Kerja Sama Polres Beltim dan LBH KUBI untuk Peningkatan Akses Keadilan
Polres Belitung Timur (Beltim) mengambil langkah penting dalam memperkuat akses keadilan bagi masyarakat. Dalam rangka memberikan layanan hukum yang lebih mudah diakses, khususnya bagi kalangan yang kurang mampu, Polres Beltim menjalin kerja sama dengan Lembaga Bantuan Hukum (LBH) KUBI melalui penandatanganan nota kesepahaman (MoU).

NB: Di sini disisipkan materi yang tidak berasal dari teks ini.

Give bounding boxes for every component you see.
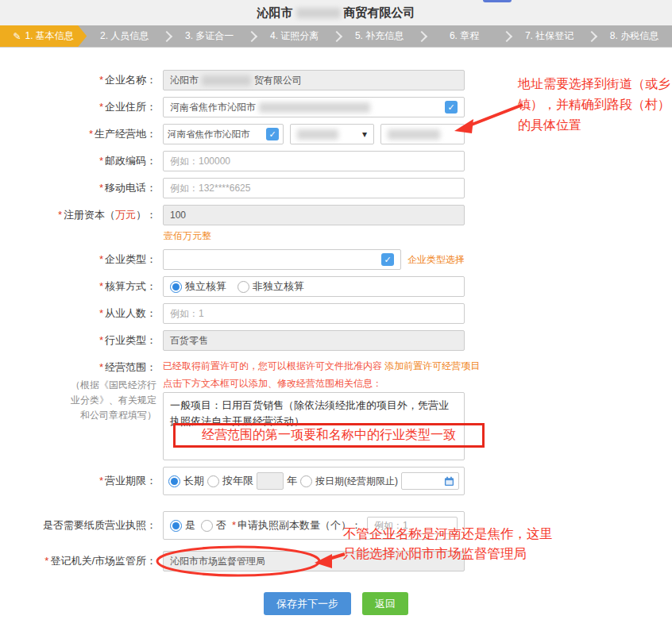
authority-field: 沁阳市市场监督管理局 <box>163 551 465 571</box>
business-term-box: 长期 按年限 年 按日期(经营期限止) <box>163 467 465 495</box>
tab-label: 6. 章程 <box>450 29 479 43</box>
postcode-label: *邮政编码： <box>0 151 163 171</box>
option-term-years[interactable]: 按年限 <box>207 474 253 488</box>
chevron-separator-icon <box>246 30 257 41</box>
employees-label: *从业人数： <box>0 303 163 324</box>
required-asterisk: * <box>99 334 103 346</box>
form-actions: 保存并下一步 返回 <box>0 592 672 615</box>
company-address-row: *企业住所： 河南省焦作市沁阳市 ✓ <box>0 97 672 117</box>
business-place-input[interactable]: 河南省焦作市沁阳市 ✓ <box>163 124 284 144</box>
add-pre-license-link[interactable]: 添加前置许可经营项目 <box>384 360 480 371</box>
tab-supplementary-info[interactable]: 5. 补充信息 <box>342 25 417 47</box>
paper-license-label: 是否需要纸质营业执照： <box>0 511 163 540</box>
radio-unchecked-icon[interactable] <box>201 520 213 532</box>
tab-personnel-info[interactable]: 2. 人员信息 <box>87 25 162 47</box>
tab-social-security[interactable]: 7. 社保登记 <box>512 25 587 47</box>
redacted-text <box>388 129 440 140</box>
basic-info-form: *企业名称： 沁阳市 贸有限公司 *企业住所： 河南省焦作市沁阳市 ✓ <box>0 48 672 615</box>
paper-license-box: 是 否 *申请执照副本数量（个）： <box>163 511 465 540</box>
tab-tax-info[interactable]: 8. 办税信息 <box>597 25 672 47</box>
accounting-label: *核算方式： <box>0 276 163 297</box>
employees-input[interactable] <box>163 303 465 324</box>
radio-checked-icon[interactable] <box>168 475 180 487</box>
capital-label: *注册资本（万元）： <box>0 205 163 243</box>
authority-label: *登记机关/市场监管所： <box>0 551 163 571</box>
business-scope-row: *经营范围： （根据《国民经济行 业分类》、有关规定 和公司章程填写） 已经取得… <box>0 357 672 460</box>
company-name-field: 沁阳市 贸有限公司 <box>163 70 465 90</box>
page-title: 沁阳市 商贸有限公司 <box>0 0 672 25</box>
back-button[interactable]: 返回 <box>362 592 408 615</box>
required-asterisk: * <box>99 361 103 373</box>
required-asterisk: * <box>99 475 103 487</box>
accounting-options-box: 独立核算 非独立核算 <box>163 276 465 297</box>
business-scope-label: *经营范围： （根据《国民经济行 业分类》、有关规定 和公司章程填写） <box>0 357 163 460</box>
option-paper-no[interactable]: 否 <box>201 518 226 533</box>
company-name-label: *企业名称： <box>0 70 163 90</box>
mobile-input[interactable] <box>163 178 465 198</box>
required-asterisk: * <box>232 519 236 531</box>
year-unit-label: 年 <box>287 474 297 488</box>
tab-articles[interactable]: 6. 章程 <box>427 25 502 47</box>
address-picker-icon[interactable]: ✓ <box>445 101 458 114</box>
tab-cert-separation[interactable]: 4. 证照分离 <box>257 25 332 47</box>
tab-label: 5. 补充信息 <box>355 29 404 43</box>
option-paper-yes[interactable]: 是 <box>170 518 195 533</box>
copies-label: *申请执照副本数量（个）： <box>232 518 361 533</box>
save-next-button[interactable]: 保存并下一步 <box>264 592 351 615</box>
redacted-text <box>202 75 251 86</box>
term-end-date-input[interactable] <box>401 472 459 490</box>
postcode-input[interactable] <box>163 151 465 171</box>
required-asterisk: * <box>99 280 103 292</box>
scope-tip-1: 已经取得前置许可的，您可以根据许可文件批准内容 添加前置许可经营项目 <box>163 357 465 375</box>
copies-input[interactable] <box>367 517 458 534</box>
accounting-row: *核算方式： 独立核算 非独立核算 <box>0 276 672 297</box>
company-address-input[interactable]: 河南省焦作市沁阳市 ✓ <box>163 97 465 117</box>
redacted-company-name <box>296 8 341 18</box>
redacted-text <box>297 129 338 140</box>
company-title-prefix: 沁阳市 <box>257 6 293 21</box>
tab-label: 4. 证照分离 <box>270 29 319 43</box>
industry-field: 百货零售 <box>163 330 465 351</box>
mobile-row: *移动电话： <box>0 178 672 198</box>
paper-license-row: 是否需要纸质营业执照： 是 否 *申请执照副本数量（个）： <box>0 511 672 540</box>
capital-field: 100 <box>163 205 465 225</box>
tab-basic-info[interactable]: ✎ 1. 基本信息 <box>0 25 87 47</box>
tab-label: 7. 社保登记 <box>525 29 574 43</box>
tab-multi-cert[interactable]: 3. 多证合一 <box>172 25 247 47</box>
required-asterisk: * <box>58 209 62 221</box>
radio-unchecked-icon[interactable] <box>238 281 249 293</box>
place-picker-icon[interactable]: ✓ <box>266 128 279 140</box>
company-type-row: *企业类型： ✓ 企业类型选择 <box>0 249 672 270</box>
radio-checked-icon[interactable] <box>170 520 182 532</box>
required-asterisk: * <box>89 128 93 140</box>
town-select[interactable]: ▾ <box>290 124 374 144</box>
term-years-input[interactable] <box>257 472 284 490</box>
option-term-long[interactable]: 长期 <box>168 474 204 488</box>
radio-unchecked-icon[interactable] <box>300 475 312 487</box>
chevron-separator-icon <box>586 30 597 41</box>
authority-row: *登记机关/市场监管所： 沁阳市市场监督管理局 <box>0 551 672 571</box>
type-picker-icon[interactable]: ✓ <box>381 253 394 266</box>
option-dependent-accounting[interactable]: 非独立核算 <box>238 279 304 294</box>
village-input[interactable] <box>380 124 465 144</box>
top-notch-decoration <box>483 0 512 2</box>
scope-tip-2: 点击下方文本框可以添加、修改经营范围相关信息： <box>163 375 465 392</box>
company-type-input[interactable]: ✓ <box>163 249 401 270</box>
industry-label: *行业类型： <box>0 330 163 351</box>
required-asterisk: * <box>99 307 103 319</box>
tab-label: 2. 人员信息 <box>100 29 149 43</box>
step-tabs: ✎ 1. 基本信息 2. 人员信息 3. 多证合一 4. 证照分离 5. 补充信… <box>0 25 672 48</box>
chevron-separator-icon <box>416 30 427 41</box>
radio-unchecked-icon[interactable] <box>207 475 219 487</box>
mobile-label: *移动电话： <box>0 178 163 198</box>
chevron-separator-icon <box>331 30 342 41</box>
radio-checked-icon[interactable] <box>170 281 182 293</box>
company-address-label: *企业住所： <box>0 97 163 117</box>
option-independent-accounting[interactable]: 独立核算 <box>170 279 226 294</box>
required-asterisk: * <box>99 253 103 265</box>
company-type-select-link[interactable]: 企业类型选择 <box>407 253 465 267</box>
industry-row: *行业类型： 百货零售 <box>0 330 672 351</box>
redacted-text <box>259 102 370 113</box>
option-term-date[interactable]: 按日期(经营期限止) <box>300 475 398 488</box>
business-scope-textarea[interactable]: 一般项目：日用百货销售（除依法须经批准的项目外，凭营业执照依法自主开展经营活动） <box>163 392 465 460</box>
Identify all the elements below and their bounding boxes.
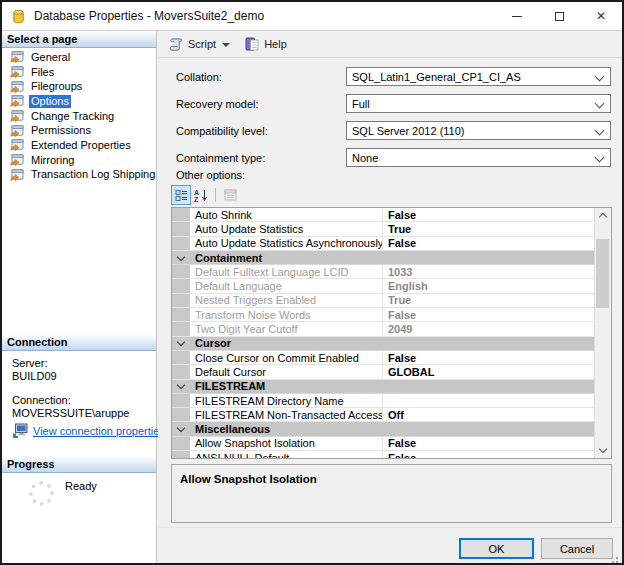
form-row: Recovery model: Full <box>158 94 622 113</box>
grid-row-ansi-null-default[interactable]: ANSI NULL Default False <box>172 451 595 458</box>
property-name: ANSI NULL Default <box>190 451 383 458</box>
row-gutter <box>172 408 190 421</box>
grid-row-allow-snapshot-isolation[interactable]: Allow Snapshot Isolation False <box>172 437 595 451</box>
window-controls: ✕ <box>496 2 622 30</box>
grid-row-default-fulltext-language-lcid[interactable]: Default Fulltext Language LCID 1033 <box>172 265 595 279</box>
row-gutter <box>172 322 190 335</box>
collapse-chevron-icon[interactable] <box>172 337 190 350</box>
collapse-chevron-icon[interactable] <box>172 251 190 264</box>
cancel-button[interactable]: Cancel <box>541 538 613 559</box>
property-value[interactable]: False <box>383 452 595 458</box>
window-title: Database Properties - MoversSuite2_demo <box>34 9 264 23</box>
categorized-view-button[interactable] <box>171 185 191 205</box>
property-value[interactable]: False <box>383 352 595 364</box>
field-label: Collation: <box>176 71 222 83</box>
progress-spinner-icon <box>29 481 54 506</box>
grid-scrollbar[interactable] <box>594 208 611 458</box>
svg-text:A: A <box>194 189 199 196</box>
server-value: BUILD09 <box>12 370 57 382</box>
grid-category-filestream[interactable]: FILESTREAM <box>172 380 595 394</box>
database-icon <box>11 9 26 24</box>
scroll-down-icon[interactable] <box>595 443 610 458</box>
property-value[interactable]: 1033 <box>383 266 595 278</box>
close-button[interactable]: ✕ <box>580 2 622 30</box>
grid-category-cursor[interactable]: Cursor <box>172 337 595 351</box>
collapse-chevron-icon[interactable] <box>172 380 190 393</box>
alphabetical-sort-button[interactable]: A Z <box>191 185 211 205</box>
property-value[interactable]: GLOBAL <box>383 366 595 378</box>
grid-row-two-digit-year-cutoff[interactable]: Two Digit Year Cutoff 2049 <box>172 322 595 336</box>
grid-row-default-language[interactable]: Default Language English <box>172 279 595 293</box>
collapse-chevron-icon[interactable] <box>172 422 190 435</box>
grid-row-auto-shrink[interactable]: Auto Shrink False <box>172 208 595 222</box>
property-value[interactable]: True <box>383 294 595 306</box>
maximize-button[interactable] <box>538 2 580 30</box>
progress-header: Progress <box>2 456 156 473</box>
connection-value: MOVERSSUITE\aruppe <box>12 407 129 419</box>
toolbar-separator <box>215 188 216 202</box>
connection-properties-icon <box>12 423 28 438</box>
property-value[interactable]: False <box>383 437 595 449</box>
property-value[interactable]: 2049 <box>383 323 595 335</box>
property-value[interactable]: False <box>383 209 595 221</box>
property-name: Auto Update Statistics <box>190 222 383 235</box>
svg-text:Z: Z <box>194 196 199 202</box>
grid-category-miscellaneous[interactable]: Miscellaneous <box>172 422 595 436</box>
sidebar-item-files[interactable]: Files <box>2 65 156 80</box>
row-gutter <box>172 237 190 250</box>
containment-type-dropdown[interactable]: None <box>346 148 611 167</box>
property-value[interactable]: True <box>383 223 595 235</box>
minimize-button[interactable] <box>496 2 538 30</box>
page-icon <box>10 51 24 63</box>
grid-category-containment[interactable]: Containment <box>172 251 595 265</box>
sidebar-item-transaction-log-shipping[interactable]: Transaction Log Shipping <box>2 168 156 183</box>
row-gutter <box>172 451 190 458</box>
form-row: Compatibility level: SQL Server 2012 (11… <box>158 121 622 140</box>
page-icon <box>10 81 24 93</box>
sidebar-item-extended-properties[interactable]: Extended Properties <box>2 138 156 153</box>
grid-row-nested-triggers-enabled[interactable]: Nested Triggers Enabled True <box>172 294 595 308</box>
compatibility-level-dropdown[interactable]: SQL Server 2012 (110) <box>346 121 611 140</box>
grid-row-auto-update-statistics[interactable]: Auto Update Statistics True <box>172 222 595 236</box>
alphabetical-sort-icon: A Z <box>194 189 208 202</box>
chevron-down-icon <box>595 153 605 163</box>
page-icon <box>10 66 24 78</box>
sidebar-item-mirroring[interactable]: Mirroring <box>2 153 156 168</box>
script-dropdown-caret[interactable] <box>222 43 230 47</box>
script-button[interactable]: Script <box>188 38 216 50</box>
sidebar-item-change-tracking[interactable]: Change Tracking <box>2 109 156 124</box>
grid-row-auto-update-statistics-asynchronously[interactable]: Auto Update Statistics Asynchronously Fa… <box>172 237 595 251</box>
minimize-icon <box>512 16 522 17</box>
property-value[interactable]: False <box>383 237 595 249</box>
help-button[interactable]: Help <box>264 38 287 50</box>
sidebar-item-filegroups[interactable]: Filegroups <box>2 79 156 94</box>
sidebar-item-options[interactable]: Options <box>2 94 156 109</box>
page-icon <box>10 95 24 107</box>
resize-grip[interactable] <box>616 557 618 559</box>
close-icon: ✕ <box>596 10 606 22</box>
collation-dropdown[interactable]: SQL_Latin1_General_CP1_CI_AS <box>346 67 611 86</box>
grid-row-close-cursor-on-commit-enabled[interactable]: Close Cursor on Commit Enabled False <box>172 351 595 365</box>
page-icon <box>10 154 24 166</box>
grid-row-default-cursor[interactable]: Default Cursor GLOBAL <box>172 365 595 379</box>
grid-row-filestream-directory-name[interactable]: FILESTREAM Directory Name <box>172 394 595 408</box>
categorized-icon <box>175 189 188 202</box>
sidebar-item-label: Change Tracking <box>29 110 116 123</box>
grid-row-filestream-non-transacted-access[interactable]: FILESTREAM Non-Transacted Access Off <box>172 408 595 422</box>
property-value[interactable]: False <box>383 309 595 321</box>
grid-row-transform-noise-words[interactable]: Transform Noise Words False <box>172 308 595 322</box>
sidebar-item-permissions[interactable]: Permissions <box>2 123 156 138</box>
view-connection-properties-link[interactable]: View connection properties <box>33 425 165 437</box>
recovery-model-dropdown[interactable]: Full <box>346 94 611 113</box>
row-gutter <box>172 437 190 450</box>
property-value[interactable]: Off <box>383 409 595 421</box>
scrollbar-thumb[interactable] <box>596 239 609 308</box>
sidebar: Select a page General Files <box>2 31 157 563</box>
property-name: Auto Update Statistics Asynchronously <box>190 237 383 250</box>
property-value[interactable]: English <box>383 280 595 292</box>
sidebar-item-label: Transaction Log Shipping <box>29 168 157 181</box>
ok-button[interactable]: OK <box>459 538 534 559</box>
sidebar-item-general[interactable]: General <box>2 50 156 65</box>
title-bar[interactable]: Database Properties - MoversSuite2_demo … <box>2 2 622 31</box>
scroll-up-icon[interactable] <box>595 208 610 223</box>
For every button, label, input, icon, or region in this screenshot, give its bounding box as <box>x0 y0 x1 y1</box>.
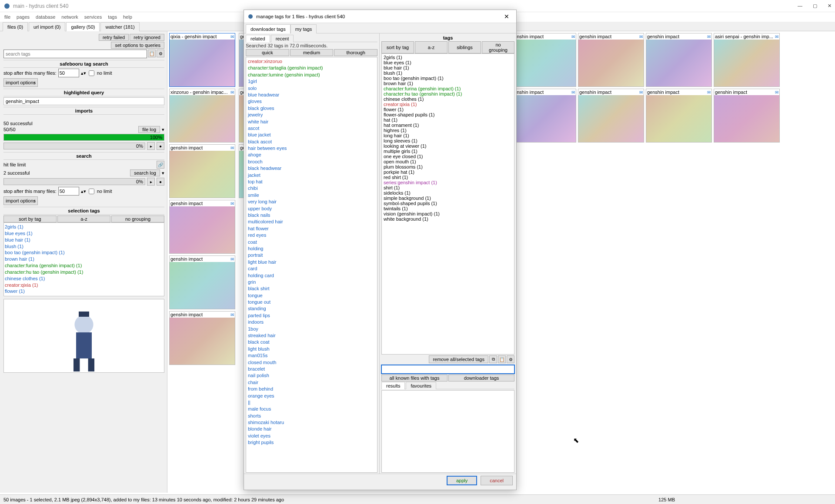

Penandatanganan MoU ini dilakukan di Mapolres Beltim pada Kamis, 13 November 2025. Acara tersebut turut dihadiri oleh Kapolres Beltim, AKBP Indra Feri Dalimunthe, serta perwakilan LBH KUBI, Cahya Wiguna atau yang dikenal sebagai Gugun.
Tujuan Kerja Sama
Kapolres Beltim, AKBP Indra Feri Dalimunthe, menjelaskan bahwa kerja sama ini bertujuan untuk memastikan setiap warga negara dapat menikmati hak atas pendampingan hukum tanpa terkendala biaya. Ia menyampaikan bahwa MoU ini akan membantu masyarakat yang sedang berhadapan dengan proses hukum, baik sebagai korban maupun tersangka.
“Dengan adanya MoU ini, LBH KUBI akan memberikan pendampingan hukum secara gratis kepada masyarakat yang tidak mampu. Ini adalah langkah nyata untuk memastikan keadilan dapat dirasakan oleh semua pihak,” ujarnya.
Tanggapan dari LBH KUBI
Perwakilan LBH KUBI, Gugun, menyambut positif inisiatif yang diambil oleh Polres Beltim. Menurutnya, kerja sama ini mencerminkan komitmen aparat penegak hukum dalam memastikan hak dasar masyarakat terpenuhi.

“Kami sangat mengapresiasi tindakan progresif yang dilakukan oleh Bapak Kapolres. Ini menunjukkan keseriusan dalam menjalankan sistem hukum yang adil dan transparan. Peran advokat sangat penting dalam proses hukum, terutama dengan diberlakukannya KUHP yang baru,” jelas Gugun.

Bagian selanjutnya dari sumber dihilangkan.